### Material provided

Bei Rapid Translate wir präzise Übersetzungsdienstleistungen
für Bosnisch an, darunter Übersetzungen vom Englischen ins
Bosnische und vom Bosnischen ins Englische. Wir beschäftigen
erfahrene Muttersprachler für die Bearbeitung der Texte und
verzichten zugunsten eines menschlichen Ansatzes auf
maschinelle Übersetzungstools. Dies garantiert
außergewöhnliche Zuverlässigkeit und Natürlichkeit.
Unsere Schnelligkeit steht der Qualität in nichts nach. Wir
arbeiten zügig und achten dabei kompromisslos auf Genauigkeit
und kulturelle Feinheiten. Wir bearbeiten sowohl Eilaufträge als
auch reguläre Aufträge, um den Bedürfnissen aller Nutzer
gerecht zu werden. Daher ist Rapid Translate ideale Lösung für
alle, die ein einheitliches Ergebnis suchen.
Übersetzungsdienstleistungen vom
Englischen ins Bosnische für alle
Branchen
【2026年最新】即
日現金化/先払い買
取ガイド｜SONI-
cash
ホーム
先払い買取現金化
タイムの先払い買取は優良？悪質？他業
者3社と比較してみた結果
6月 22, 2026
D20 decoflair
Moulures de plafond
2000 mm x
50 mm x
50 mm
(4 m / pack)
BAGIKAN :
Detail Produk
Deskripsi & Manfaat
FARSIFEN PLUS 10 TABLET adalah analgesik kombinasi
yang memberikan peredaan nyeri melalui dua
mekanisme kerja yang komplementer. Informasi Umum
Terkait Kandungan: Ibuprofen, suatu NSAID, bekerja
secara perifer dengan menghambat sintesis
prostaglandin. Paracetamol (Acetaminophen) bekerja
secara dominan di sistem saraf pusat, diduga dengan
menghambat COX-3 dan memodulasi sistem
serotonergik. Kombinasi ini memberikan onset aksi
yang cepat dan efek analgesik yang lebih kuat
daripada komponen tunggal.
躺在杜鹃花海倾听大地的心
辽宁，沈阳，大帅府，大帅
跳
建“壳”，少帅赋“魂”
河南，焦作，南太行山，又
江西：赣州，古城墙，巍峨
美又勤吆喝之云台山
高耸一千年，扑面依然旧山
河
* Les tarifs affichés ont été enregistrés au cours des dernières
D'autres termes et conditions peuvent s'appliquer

### Exercise description
Total the lines of the data that include the word "sistem", and give that total as the sole response.

### Final answer
2